Re: [HACKERS] Orphaned files in base/[oid] - Mailing list pgsql-hackers

From Chris Travers
Subject Re: [HACKERS] Orphaned files in base/[oid]
Date
Msg-id CAN-RpxAAjKwCMb6iQ7uvOReZOXqTzPs3jT_3zo1xmWXBerWM7g@mail.gmail.com
Whole thread Raw
In response to Re: [HACKERS] Orphaned files in base/[oid]  (Tom Lane <tgl@sss.pgh.pa.us>)
Responses Re: [HACKERS] Orphaned files in base/[oid]
List pgsql-hackers


On Tue, Aug 15, 2017 at 3:32 PM, Tom Lane <tgl@sss.pgh.pa.us> wrote:
Chris Travers <chris.travers@adjust.com> writes:
> I wonder about a different solution.  Would it be possible to special case
> vacuum to check for and remove (or just move to where they can be removed)
> files when vacuuming pg_class?  At the point we are vacuuming pg_class, we
> ought to be able to know that a relfilenode shouldn't be used anymore,
> right?

I don't think so.  It's not clear to me whether you have in mind "scan
pg_class, collect relfilenodes from all live tuples, then zap all files
not in that set" or "when removing a dead tuple, zap the relfilenode
it mentions".  But neither one works.  The first case has a race condition
against new pg_class entries.  As for the second, the existence of a dead
tuple bearing relfilenode N isn't evidence that some other live tuple
can't have relfilenode N.

Ah because if the file never made it on to disk the number could be re-used. 

Another problem for the second solution is that in the case you're worried
about (ie, PANIC due to out-of-WAL-space during relation's creating
transaction), there's no very good reason to expect that the relation's
pg_class tuple ever made it to disk at all.
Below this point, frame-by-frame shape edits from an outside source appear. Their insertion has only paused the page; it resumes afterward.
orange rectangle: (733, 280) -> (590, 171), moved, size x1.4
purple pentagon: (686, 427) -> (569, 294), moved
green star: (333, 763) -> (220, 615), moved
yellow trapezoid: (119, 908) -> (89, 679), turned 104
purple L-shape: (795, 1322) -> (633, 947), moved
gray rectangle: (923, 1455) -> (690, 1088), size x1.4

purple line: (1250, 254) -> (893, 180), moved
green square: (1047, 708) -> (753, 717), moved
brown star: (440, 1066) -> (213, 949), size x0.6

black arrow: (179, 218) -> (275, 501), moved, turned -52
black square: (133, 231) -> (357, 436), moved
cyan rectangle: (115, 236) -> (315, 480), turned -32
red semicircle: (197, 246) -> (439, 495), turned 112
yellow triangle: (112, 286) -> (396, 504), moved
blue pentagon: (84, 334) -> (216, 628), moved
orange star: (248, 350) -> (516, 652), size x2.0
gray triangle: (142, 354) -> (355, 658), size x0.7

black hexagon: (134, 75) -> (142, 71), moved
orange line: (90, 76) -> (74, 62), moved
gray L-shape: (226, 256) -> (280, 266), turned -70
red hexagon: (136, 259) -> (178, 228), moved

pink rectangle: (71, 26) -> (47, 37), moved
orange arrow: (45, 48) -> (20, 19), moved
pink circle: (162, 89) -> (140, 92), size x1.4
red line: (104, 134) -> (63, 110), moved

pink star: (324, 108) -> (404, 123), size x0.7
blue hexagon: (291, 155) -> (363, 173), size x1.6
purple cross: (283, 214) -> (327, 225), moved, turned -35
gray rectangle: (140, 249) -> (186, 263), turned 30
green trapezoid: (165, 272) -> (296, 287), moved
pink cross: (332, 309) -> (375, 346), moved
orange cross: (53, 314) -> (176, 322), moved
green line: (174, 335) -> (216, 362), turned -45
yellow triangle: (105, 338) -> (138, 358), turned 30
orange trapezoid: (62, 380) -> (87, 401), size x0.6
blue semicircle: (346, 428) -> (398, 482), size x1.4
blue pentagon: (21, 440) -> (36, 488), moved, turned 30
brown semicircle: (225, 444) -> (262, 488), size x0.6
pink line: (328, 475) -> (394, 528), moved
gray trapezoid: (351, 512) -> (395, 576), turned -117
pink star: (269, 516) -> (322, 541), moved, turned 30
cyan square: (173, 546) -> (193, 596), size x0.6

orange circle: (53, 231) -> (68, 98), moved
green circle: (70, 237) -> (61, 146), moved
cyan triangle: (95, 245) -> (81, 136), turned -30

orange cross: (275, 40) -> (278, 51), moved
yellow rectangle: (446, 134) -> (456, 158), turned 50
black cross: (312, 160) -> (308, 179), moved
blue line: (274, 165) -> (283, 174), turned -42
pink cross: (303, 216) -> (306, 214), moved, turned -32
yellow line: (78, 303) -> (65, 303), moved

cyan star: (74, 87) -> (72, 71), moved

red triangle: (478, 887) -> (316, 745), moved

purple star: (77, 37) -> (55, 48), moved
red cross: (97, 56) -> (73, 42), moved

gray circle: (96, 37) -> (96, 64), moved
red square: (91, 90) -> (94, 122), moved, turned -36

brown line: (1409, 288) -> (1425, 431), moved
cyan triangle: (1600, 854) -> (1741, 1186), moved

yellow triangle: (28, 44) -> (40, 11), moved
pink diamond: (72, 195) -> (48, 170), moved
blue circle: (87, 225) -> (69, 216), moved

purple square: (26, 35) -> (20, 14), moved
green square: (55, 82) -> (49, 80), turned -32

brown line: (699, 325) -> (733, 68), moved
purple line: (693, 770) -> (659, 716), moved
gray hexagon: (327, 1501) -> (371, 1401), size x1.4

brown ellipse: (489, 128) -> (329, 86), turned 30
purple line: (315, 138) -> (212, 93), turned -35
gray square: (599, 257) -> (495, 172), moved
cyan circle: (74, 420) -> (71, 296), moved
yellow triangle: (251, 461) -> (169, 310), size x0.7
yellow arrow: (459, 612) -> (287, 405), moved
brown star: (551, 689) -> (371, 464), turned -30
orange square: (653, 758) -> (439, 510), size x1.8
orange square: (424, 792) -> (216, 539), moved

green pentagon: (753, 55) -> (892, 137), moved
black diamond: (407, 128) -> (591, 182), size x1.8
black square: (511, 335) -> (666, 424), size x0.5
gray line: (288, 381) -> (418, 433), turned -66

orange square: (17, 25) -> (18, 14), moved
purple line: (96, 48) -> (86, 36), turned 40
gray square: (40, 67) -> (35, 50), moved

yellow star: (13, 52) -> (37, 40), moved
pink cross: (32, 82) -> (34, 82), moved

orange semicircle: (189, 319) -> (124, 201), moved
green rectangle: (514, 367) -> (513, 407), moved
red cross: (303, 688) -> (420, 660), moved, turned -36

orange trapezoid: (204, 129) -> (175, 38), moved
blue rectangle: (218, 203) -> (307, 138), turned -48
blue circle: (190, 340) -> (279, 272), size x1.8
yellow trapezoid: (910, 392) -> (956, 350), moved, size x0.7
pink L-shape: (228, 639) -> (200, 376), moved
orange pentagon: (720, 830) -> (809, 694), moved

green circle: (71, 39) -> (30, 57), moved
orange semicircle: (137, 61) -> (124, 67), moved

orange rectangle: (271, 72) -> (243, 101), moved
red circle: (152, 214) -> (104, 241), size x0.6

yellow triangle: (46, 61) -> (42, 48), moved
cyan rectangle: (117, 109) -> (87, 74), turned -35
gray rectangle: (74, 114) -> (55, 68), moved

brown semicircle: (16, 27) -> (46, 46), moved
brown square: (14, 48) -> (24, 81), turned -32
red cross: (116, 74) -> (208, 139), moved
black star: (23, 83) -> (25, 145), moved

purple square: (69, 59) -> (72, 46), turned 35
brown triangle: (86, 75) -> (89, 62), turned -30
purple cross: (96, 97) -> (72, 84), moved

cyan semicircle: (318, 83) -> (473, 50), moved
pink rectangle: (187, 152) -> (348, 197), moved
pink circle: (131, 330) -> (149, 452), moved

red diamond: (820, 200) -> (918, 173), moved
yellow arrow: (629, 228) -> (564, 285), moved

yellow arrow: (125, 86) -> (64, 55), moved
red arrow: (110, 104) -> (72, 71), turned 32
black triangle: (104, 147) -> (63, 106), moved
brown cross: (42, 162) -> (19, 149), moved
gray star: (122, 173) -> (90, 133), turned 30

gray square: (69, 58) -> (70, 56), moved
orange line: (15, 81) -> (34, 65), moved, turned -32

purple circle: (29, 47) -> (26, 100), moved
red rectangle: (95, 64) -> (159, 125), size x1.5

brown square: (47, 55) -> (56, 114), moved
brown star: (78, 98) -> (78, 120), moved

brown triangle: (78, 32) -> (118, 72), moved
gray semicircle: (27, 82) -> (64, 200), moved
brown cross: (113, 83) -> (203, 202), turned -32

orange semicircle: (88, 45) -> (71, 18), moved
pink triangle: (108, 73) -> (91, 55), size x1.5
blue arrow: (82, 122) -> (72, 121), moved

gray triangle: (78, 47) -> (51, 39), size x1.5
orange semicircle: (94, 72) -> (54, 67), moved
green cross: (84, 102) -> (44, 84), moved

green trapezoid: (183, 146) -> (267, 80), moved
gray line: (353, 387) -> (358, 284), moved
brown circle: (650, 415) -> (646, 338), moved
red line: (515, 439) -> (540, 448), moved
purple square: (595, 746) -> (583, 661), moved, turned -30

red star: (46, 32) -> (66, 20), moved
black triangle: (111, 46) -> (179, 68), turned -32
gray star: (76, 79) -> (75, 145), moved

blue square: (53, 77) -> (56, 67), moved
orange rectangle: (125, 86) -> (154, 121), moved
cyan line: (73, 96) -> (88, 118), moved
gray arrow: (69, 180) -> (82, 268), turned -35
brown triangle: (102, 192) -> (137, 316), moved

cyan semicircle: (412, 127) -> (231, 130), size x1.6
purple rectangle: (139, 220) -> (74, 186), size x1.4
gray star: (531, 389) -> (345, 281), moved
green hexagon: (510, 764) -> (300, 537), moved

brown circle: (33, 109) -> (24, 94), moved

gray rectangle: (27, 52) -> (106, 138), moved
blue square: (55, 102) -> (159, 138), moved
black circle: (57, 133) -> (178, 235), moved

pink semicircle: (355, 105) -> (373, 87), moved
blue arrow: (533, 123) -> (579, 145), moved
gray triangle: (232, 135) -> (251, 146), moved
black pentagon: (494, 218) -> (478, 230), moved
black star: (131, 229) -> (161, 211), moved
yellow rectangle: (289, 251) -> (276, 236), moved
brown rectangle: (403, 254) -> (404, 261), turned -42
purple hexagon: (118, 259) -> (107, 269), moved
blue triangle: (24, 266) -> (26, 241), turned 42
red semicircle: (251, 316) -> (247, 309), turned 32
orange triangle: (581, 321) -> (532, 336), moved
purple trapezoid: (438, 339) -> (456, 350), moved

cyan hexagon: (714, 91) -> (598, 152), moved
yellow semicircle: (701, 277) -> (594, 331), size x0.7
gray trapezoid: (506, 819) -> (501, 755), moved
A traditional low-tech answer to this has been to keep the WAL on a
separate volume from the main data store, so that it's protected from
out-of-space conditions in the main store and temp areas.  The space
needs for WAL proper are generally much more predictable than the main
store, so it's easier to keep the dedicated space from overflowing.
(Stalled replication/archiving processes can be hazardous to your
health in this scenario, though, if they prevent prompt recycling of
WAL files.)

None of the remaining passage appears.